Quand les premiers cas de leucémie sont apparus, au début des années 2000, «on était très démuni: on ne savait pas comment réagir», confie en effet M. Gueguen. «Le nombre de cas allait toujours en augmentant et toujours des choses graves, des choses très graves. On s'est rendu compte que ça ne pouvait pas être seulement le tabac et l'alcool», dit-il. «Il n'y avait personne pour nous aider. Les médecins ne pouvaient pas parler et les gens du syndicat ne savaient rien», ajoute l'ancien ouvrier.

En outre, avec des pathologies apparaissant plusieurs décennies après l'exposition aux radiations, «les gens ne faisaient pas le lien entre leur cancer et la sphère professionnelle», décrit Francis Talec, porte-parole du collectif des irradiés et ancien de la CGT.

«Considération»

«Les victimes sont invisibles la plupart du temps. Il y en a qui sont malades et ne nous contactent jamais» dit-il, car la procédure pour faire reconnaître une maladie professionnelle «c'est un vrai parcours du combattant».
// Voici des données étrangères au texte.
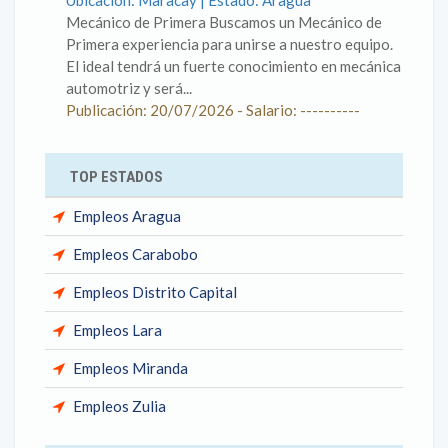
Ubicación: Maracay | Estado: Aragua
Mecánico de Primera Buscamos un Mecánico de
Primera experiencia para unirse a nuestro equipo.
El ideal tendrá un fuerte conocimiento en mecánica
automotriz y será...
Publicación: 20/07/2026 - Salario: ----------
TOP ESTADOS
Empleos Aragua
Empleos Carabobo
Empleos Distrito Capital
Empleos Lara
Empleos Miranda
Empleos Zulia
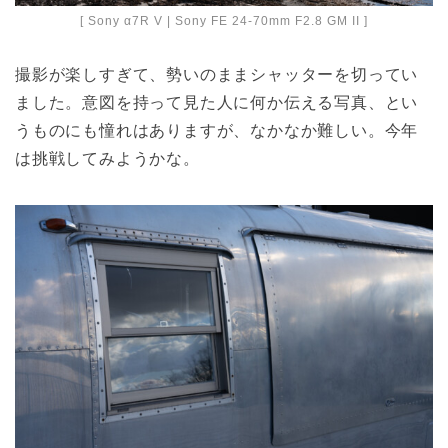
[ Sony α7R V | Sony FE 24-70mm F2.8 GM II ]
撮影が楽しすぎて、勢いのままシャッターを切ってい
ました。意図を持って見た人に何か伝える写真、とい
うものにも憧れはありますが、なかなか難しい。今年
は挑戦してみようかな。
La famille d'un chaudronnier mort en 2017 à 63 ans, d'une tumeur du cerveau, est toujours en procédure judiciaire sept ans après, le ministère des Armées ayant fait appel de sa condamnation à un peu plus de 100.000 euros de dommages et intérêts, du fait de sa «faute inexcusable» en tant qu'employeur de la victime.

«On n'a pas besoin d'honneurs, comme les soldats morts en opération», remarque M. Talec. «Mais au moins un peu de réparation, et peut-être de considération». Contacté, le ministère des Armées n'a pas répondu aux questions de l'AFP.